This work also shows the strength of portraiture in our collection. Every year, we hold the Archibald Prize for portraiture, which is over a hundred years old. It allows the public to come into our gallery and really have an opinion about the artists, about the people depicted, and it creates an incredible amount of dialogue. We collect from that prize as well, so portraiture is shown throughout our collections across all departments.
Sylvia Ken
Seven Sisters (2019)
This work is from the southern desert region. Ken is depicting Country, and when you speak about Country, it includes everything, even the stars. In this particular work, seven sisters travel the night sky, attempting to flee unwanted attention from an older man; the sisters are actually the Pleiades and they’re being chased by Orion. It is another way of understanding our world when we step outside our homes and look up. And that is the strength of Indigenous art. But also you have that incredible use of colour; the composition is absolutely perfect; the line work is exquisite. It could be anything, but we are also told what the stories are.
Ken Unsworth
Suspended Stone Circle II (1974-77, 1988)

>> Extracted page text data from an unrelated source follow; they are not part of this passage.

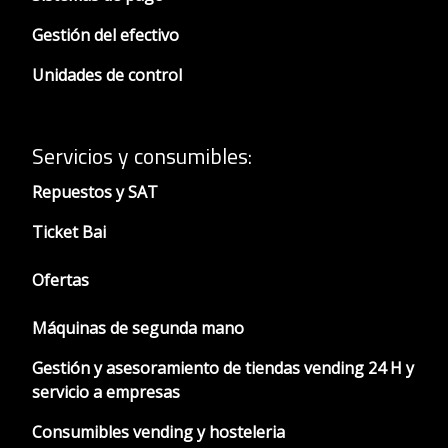
Gestión del efectivo
Unidades de control
Servicios y consumibles:
Repuestos y SAT
Ticket Bai
Ofertas
Máquinas de segunda mano
Gestión y asesoramiento de tiendas vending 24 H y
servicio a empresas
Consumibles vending y hosteleria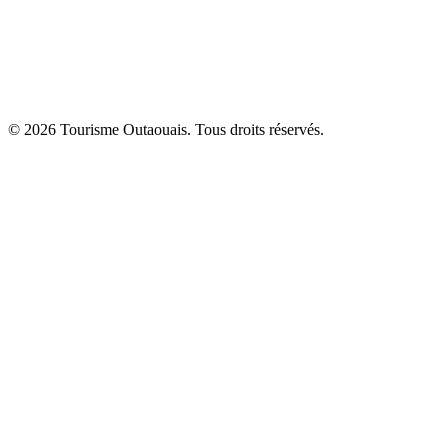
© 2026 Tourisme Outaouais. Tous droits réservés.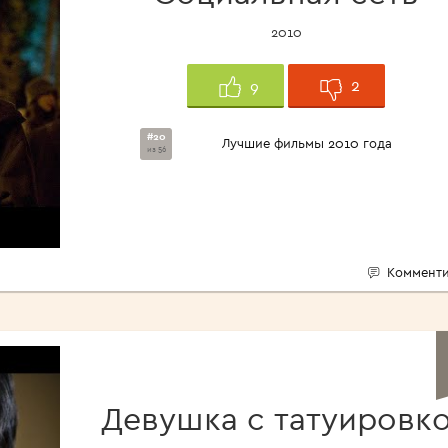
2010
2
9
#20
Лучшие фильмы 2010 года
из 56
Комменти
Девушка с татуировк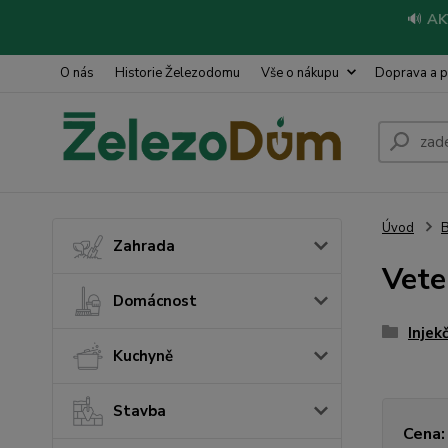
🔊
AK
O nás
Historie Železodomu
Vše o nákupu
Doprava a p
Úvod
Zahrada
Vete
Domácnost
Injek
Kuchyně
Stavba
Cena: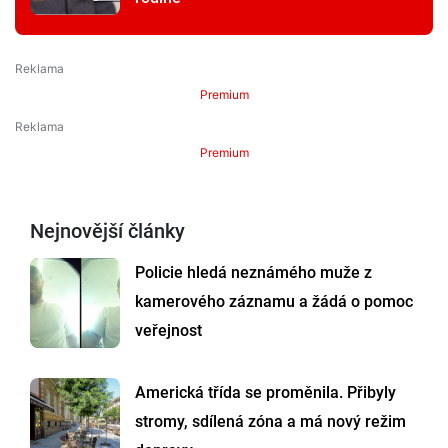
Premium
Premium
Nejnovější články
Policie hledá neznámého muže z
kamerového záznamu a žádá o pomoc
veřejnost
Americká třída se proměnila. Přibyly
stromy, sdílená zóna a má nový režim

This is a work that is really dear to Australians. Ken Unsworth is a Sydney artist, born in 1931, and he was quite a major player in the 1970s, part of that movement we saw across the world in which performance and the body became so important to artists. The suspension of those stones is really quite amazing. There are 103 river stones weighing 16 kilos each and they are suspended so perfectly that they are all equidistant from each other. You really feel that they are suspended by some kind of force, but you can also see all of the threads that equally form the artwork. The artist says it is a chorus of stones, singing their own songs.
Hoda Afshar
Remain (2018)
With so much turmoil in the world, we turn to artists to provide unflinching commentary on climate change, gender, colonial histories and the key political events that affect us all. Hoda Afshar’s moving image work was made with a group of stateless men who remained on Manus Island, Papua New Guinea, after Australia’s immigration detention centre closed in 2017. In the film, they speak of their experiences, evoking violence, but also singing and reading poetry. Their words are overlaid with images of lush foliage and crystal-clear water.
In Australia some of these men like Behrouz Boochani (shown here being carried) are now public figures. Remain is shown in our original building while large photographs of the men are shown in the new building, strengthening the narratives across our campus. Afshar is an artist whose work can reorient our thinking on urgent issues and we need to be listening!